RedisTimeSeries / NRedisTimeSeries

.Net Client for RedisTimeSeries
https://redistimeseries.io
BSD 3-Clause "New" or "Revised" License
28 stars 11 forks source link

Improve performance and reduce allocations when parsing RedisResults #33

Open shaunsales opened 4 years ago

shaunsales commented 4 years ago

Currently when a RedisResult[] is returned from a TS.RANGE or similar query, we enumerate the entire result and allocate it to a new IReadOnlyCollection. This feels unnecessary, and iteration should be left up to the user.

private static TimeStamp ParseTimeStamp(RedisResult result)
{
    if (result.Type == ResultType.None) return default;
    return new TimeStamp((long)result);
}

private static TimeSeriesTuple ParseTimeSeriesTuple(RedisResult result)
{
    RedisResult[] redisResults = (RedisResult[])result;
    if (redisResults.Length == 0) return null;
    return new TimeSeriesTuple(ParseTimeStamp(redisResults[0]), (double)redisResults[1]);
}

private static IReadOnlyList<TimeSeriesTuple> ParseTimeSeriesTupleArray(RedisResult result)
{
    RedisResult[] redisResults = (RedisResult[])result;
    var list = new List<TimeSeriesTuple>(redisResults.Length);
    if (redisResults.Length == 0) return list;
    Array.ForEach(redisResults, tuple => list.Add(ParseTimeSeriesTuple(tuple)));
    return list;
}

I propose we wrap up the RedisResult into a TsTimeSeriesCollection object, something like;

public class TsTimeSeriesCollection
{
    private RedisResult[] _redisResults;

    public TimeSeriesCollection(RedisResult redisResult)
    {
        _redisResults = (RedisResult[])redisResult;
    }

    public (long TimeStamp, double Value) this[int index] => ((long)((RedisResult[]) _redisResults[index])[0], (double) ((RedisResult[]) _redisResults[index])[1]);

    public int Count => _redisResults.Length;
}

The above will only cast the samples RedisResult when it's accessed, which should help with performance when large sample sets are returned. I haven't extended this to implement IEnumerable<(long,double)> or started optimizing, but the general idea is to create a wrapper around the RedisResult[] and make time series arrays less allocatey and easier to work with.

Since this is a breaking change, it might make sense to do prior to the next release. Feedback welcome!

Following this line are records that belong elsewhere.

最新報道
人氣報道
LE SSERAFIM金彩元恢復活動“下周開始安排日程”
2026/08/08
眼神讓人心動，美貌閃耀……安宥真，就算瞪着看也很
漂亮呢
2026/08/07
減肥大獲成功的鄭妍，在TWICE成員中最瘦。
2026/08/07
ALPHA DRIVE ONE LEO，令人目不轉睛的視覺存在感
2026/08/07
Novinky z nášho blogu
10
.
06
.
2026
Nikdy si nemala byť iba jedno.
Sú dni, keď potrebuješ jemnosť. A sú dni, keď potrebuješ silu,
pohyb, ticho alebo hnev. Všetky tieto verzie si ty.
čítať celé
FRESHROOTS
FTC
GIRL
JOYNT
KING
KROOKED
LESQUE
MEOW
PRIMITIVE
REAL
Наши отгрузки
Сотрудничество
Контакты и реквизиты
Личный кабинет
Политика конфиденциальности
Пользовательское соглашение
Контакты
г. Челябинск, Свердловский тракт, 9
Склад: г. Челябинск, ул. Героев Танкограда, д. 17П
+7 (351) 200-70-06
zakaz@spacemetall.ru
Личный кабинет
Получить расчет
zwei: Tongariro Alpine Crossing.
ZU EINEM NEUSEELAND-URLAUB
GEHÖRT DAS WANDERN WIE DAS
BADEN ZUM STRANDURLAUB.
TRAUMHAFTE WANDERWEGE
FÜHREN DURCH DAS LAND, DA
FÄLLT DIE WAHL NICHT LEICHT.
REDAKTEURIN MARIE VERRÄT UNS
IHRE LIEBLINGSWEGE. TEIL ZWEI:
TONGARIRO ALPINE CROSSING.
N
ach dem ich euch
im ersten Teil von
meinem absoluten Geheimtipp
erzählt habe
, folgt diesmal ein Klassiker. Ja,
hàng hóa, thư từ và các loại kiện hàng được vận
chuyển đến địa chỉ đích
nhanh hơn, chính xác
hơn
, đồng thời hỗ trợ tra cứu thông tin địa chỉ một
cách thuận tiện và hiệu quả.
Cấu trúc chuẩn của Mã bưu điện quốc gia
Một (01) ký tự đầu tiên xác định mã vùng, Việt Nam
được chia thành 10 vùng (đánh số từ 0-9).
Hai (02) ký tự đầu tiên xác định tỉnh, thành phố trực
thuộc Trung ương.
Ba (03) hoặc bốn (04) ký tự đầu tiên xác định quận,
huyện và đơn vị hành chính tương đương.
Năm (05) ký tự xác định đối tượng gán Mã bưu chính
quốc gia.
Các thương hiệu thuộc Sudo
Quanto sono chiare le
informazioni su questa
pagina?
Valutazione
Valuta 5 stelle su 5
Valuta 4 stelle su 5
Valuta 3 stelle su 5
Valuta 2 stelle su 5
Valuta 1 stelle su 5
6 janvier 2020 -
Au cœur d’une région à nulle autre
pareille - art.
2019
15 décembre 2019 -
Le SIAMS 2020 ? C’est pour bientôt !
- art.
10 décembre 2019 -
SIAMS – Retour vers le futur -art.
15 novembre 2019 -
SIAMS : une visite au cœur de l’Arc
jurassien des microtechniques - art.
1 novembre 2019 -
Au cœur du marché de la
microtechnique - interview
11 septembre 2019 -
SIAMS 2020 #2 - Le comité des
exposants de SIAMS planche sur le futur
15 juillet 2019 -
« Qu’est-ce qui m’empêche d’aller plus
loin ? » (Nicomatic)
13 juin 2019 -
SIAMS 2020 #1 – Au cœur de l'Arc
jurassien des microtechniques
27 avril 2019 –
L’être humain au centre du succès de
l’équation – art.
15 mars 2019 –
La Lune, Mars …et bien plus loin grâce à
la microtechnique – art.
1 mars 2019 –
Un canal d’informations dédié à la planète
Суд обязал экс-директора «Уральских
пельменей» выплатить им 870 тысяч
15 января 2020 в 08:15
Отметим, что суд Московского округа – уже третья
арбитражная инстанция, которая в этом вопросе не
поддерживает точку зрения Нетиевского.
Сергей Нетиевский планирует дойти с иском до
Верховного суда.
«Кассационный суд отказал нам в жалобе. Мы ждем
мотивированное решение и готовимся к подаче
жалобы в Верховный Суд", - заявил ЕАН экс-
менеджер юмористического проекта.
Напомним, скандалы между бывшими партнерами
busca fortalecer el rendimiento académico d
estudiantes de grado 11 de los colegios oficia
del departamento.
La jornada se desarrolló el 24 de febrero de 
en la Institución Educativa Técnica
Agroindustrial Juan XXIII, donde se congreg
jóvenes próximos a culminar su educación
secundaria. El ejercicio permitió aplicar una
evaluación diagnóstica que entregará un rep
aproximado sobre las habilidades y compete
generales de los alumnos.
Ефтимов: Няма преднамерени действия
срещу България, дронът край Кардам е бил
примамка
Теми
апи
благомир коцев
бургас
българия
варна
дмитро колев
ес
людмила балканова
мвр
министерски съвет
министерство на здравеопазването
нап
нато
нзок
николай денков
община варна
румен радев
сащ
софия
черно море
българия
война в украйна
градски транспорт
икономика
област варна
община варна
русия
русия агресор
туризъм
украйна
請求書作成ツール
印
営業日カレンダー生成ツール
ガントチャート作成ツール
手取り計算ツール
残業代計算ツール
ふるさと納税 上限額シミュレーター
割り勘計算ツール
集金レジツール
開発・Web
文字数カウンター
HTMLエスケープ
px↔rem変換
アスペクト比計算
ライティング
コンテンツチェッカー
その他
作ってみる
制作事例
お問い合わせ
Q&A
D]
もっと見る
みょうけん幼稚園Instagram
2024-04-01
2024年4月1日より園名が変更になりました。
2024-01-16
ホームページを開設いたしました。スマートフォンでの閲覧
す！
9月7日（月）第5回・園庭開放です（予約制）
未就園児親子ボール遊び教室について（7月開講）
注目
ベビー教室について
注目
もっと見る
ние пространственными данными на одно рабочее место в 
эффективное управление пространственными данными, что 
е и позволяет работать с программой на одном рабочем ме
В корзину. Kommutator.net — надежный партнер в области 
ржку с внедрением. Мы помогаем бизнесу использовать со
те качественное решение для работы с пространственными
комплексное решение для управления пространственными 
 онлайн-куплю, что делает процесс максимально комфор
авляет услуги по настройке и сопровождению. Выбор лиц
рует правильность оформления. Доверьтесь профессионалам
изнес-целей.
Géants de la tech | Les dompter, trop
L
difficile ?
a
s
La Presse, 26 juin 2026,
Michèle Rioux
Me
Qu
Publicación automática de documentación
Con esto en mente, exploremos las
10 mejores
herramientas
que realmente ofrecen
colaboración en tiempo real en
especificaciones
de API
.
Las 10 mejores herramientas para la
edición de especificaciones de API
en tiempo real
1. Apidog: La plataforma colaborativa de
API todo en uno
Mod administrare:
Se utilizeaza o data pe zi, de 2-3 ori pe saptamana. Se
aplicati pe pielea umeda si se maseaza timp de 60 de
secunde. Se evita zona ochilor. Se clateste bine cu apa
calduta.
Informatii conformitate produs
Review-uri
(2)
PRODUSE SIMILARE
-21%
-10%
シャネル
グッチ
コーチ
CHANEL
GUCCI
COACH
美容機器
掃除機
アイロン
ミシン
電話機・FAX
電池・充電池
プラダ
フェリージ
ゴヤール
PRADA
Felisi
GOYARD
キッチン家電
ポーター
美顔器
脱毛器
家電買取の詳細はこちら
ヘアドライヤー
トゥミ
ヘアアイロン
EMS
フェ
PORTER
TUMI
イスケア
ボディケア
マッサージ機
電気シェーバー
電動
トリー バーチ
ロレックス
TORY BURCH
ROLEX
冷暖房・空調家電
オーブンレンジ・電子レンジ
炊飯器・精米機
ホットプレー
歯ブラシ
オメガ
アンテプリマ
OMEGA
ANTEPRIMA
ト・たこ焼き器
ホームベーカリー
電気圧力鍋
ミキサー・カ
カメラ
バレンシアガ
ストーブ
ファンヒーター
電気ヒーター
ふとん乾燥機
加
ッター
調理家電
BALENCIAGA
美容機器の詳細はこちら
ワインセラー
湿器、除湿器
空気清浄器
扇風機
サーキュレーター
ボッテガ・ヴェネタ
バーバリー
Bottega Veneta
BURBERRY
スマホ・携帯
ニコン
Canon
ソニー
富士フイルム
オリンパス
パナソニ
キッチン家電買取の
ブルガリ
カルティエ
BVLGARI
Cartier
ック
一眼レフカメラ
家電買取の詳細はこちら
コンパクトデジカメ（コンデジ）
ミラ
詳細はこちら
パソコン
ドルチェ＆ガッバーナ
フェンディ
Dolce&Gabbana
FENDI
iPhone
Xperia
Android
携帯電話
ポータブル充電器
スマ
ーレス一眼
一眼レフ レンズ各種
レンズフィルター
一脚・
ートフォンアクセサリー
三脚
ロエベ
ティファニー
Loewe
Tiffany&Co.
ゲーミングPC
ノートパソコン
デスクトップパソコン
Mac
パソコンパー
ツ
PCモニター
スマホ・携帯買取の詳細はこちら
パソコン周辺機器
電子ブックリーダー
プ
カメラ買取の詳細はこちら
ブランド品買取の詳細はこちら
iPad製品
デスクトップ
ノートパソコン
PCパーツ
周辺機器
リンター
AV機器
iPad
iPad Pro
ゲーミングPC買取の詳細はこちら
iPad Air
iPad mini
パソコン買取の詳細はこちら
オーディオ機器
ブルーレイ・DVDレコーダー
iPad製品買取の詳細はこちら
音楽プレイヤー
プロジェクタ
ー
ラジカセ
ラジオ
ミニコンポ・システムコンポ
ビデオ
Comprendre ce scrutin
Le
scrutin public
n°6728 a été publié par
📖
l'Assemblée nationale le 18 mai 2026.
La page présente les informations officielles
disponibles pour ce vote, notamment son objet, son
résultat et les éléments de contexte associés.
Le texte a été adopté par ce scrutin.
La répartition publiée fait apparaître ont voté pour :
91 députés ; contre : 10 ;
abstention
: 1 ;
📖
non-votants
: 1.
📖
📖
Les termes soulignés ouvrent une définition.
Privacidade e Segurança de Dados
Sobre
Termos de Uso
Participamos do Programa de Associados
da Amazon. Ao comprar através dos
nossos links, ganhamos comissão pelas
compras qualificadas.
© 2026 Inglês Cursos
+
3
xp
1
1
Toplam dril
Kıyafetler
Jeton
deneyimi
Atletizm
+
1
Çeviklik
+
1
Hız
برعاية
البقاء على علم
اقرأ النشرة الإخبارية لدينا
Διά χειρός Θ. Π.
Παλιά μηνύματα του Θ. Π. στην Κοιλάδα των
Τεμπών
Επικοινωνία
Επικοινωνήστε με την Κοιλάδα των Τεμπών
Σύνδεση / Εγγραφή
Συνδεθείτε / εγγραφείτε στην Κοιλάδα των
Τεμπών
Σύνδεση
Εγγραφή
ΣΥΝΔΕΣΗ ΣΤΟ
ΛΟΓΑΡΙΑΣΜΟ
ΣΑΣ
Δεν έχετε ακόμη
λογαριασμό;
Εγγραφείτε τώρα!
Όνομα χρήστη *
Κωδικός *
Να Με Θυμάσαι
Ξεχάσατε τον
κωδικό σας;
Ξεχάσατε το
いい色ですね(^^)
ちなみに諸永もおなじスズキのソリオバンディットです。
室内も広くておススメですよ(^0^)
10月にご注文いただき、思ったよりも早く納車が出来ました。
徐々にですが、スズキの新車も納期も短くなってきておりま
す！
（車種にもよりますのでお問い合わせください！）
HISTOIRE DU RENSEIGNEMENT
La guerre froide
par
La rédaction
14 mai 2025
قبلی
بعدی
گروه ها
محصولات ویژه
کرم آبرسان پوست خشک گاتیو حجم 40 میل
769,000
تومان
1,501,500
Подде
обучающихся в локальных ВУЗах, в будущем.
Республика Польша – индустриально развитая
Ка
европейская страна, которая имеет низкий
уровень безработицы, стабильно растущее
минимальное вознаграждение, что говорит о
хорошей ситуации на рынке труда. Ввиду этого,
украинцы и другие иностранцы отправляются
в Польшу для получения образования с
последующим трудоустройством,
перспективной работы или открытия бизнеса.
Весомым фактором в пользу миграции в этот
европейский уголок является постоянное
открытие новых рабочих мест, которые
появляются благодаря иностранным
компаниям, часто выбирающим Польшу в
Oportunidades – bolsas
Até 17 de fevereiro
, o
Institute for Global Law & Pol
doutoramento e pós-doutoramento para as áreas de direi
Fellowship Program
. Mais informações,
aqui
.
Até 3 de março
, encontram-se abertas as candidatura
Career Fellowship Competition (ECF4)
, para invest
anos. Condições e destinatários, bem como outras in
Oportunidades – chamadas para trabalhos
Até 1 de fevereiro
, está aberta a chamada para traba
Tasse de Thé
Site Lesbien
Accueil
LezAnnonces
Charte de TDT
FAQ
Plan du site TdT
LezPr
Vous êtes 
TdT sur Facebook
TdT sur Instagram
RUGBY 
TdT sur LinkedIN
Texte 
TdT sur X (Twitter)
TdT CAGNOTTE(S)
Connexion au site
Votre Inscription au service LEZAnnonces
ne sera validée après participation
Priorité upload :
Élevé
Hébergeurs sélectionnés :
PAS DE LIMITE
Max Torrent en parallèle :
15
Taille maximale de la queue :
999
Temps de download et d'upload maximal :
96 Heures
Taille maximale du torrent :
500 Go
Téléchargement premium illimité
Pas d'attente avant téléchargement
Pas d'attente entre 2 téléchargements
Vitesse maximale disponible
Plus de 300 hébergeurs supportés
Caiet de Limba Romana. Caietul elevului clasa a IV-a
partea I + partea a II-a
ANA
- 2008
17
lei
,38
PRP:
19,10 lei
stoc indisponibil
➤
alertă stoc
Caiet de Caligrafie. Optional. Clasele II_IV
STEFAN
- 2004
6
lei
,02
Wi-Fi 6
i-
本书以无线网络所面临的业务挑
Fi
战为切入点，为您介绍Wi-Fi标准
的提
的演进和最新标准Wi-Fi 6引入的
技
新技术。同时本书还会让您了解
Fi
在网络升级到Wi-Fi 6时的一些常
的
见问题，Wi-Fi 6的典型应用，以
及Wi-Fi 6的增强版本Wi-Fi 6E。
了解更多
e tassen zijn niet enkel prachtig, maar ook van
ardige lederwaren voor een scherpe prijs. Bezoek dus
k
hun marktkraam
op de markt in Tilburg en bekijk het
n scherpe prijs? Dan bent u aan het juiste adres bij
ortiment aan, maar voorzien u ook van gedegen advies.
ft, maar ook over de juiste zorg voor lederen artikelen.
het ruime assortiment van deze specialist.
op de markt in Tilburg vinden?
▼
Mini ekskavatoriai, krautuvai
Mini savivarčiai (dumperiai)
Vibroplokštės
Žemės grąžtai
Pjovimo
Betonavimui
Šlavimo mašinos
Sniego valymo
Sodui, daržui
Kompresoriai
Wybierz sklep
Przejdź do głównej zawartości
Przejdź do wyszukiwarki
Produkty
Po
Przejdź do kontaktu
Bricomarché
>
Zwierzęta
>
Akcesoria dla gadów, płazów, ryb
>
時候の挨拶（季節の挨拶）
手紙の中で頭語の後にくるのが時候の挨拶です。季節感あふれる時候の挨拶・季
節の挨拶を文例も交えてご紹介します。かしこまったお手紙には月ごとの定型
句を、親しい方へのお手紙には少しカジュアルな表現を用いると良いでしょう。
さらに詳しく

DvirDukhan commented 4 years ago

@shaunsales great input, as always.

Let's iterate over the design as I would like to have the IEnumerable also implemented. This will cause it to be an implementation of IReadOnlyList for an example

using System;
using System.Collections;
using System.Collections.Generic;

namespace NRedisTimeSeries.DataTypes
{
    public class TimeSeriesCollection : IReadOnlyList<(long, double)>
    {
        public TimeSeriesCollection()
        {
        }

        public (long, double) this[int index] => throw new NotImplementedException();

        public int Count => throw new NotImplementedException();

        public IEnumerator<(long, double)> GetEnumerator()
        {
            throw new NotImplementedException();
        }

        IEnumerator IEnumerable.GetEnumerator()
        {
            throw new NotImplementedException();
        }
    }
}

What do you think? Thanks for your inputs

shaunsales commented 4 years ago

Here's a first cut of a timeseries collection class that I think would meet our requirements;


public class TsCollection : IEnumerator<(long TimeStamp, double Value)>
{
    private int _index = -1;

    private RedisResult[] _redisResults;

    public TsCollection(RedisResult redisResult)
    {
        _redisResults = (RedisResult[])redisResult;
    }

    public (long TimeStamp, double Value) this[int index]
    {
        get
        {
            var item = (RedisResult[])_redisResults[index];
            return ((long)item[0], (double)item[1]);
        }
    }

    public int Count => _redisResults.Length;

    public IEnumerator<(long TimeStamp, double Value)> GetEnumerator() => this;

    public (long TimeStamp, double Value) Current => (_index > -1 && _index <= _redisResults.Length) ? this[_index] : throw new IndexOutOfRangeException();

    object IEnumerator.Current => Current;

    public bool MoveNext() => ++_index < _redisResults.Length;

    public void Dispose() => Reset();

    public void Reset() => _index = -1;
}

I've not implemented it as a readonly or immutable collection as that adds quite a bit of overhead that I didn't feel was necessary. If there's a good reason to make the collection immutable, I suggest we use ImmutableArray<T> or ImmutableList<T> but given the underlying RedisResult[] is not immutable or readonly it seems better to follow the same pattern.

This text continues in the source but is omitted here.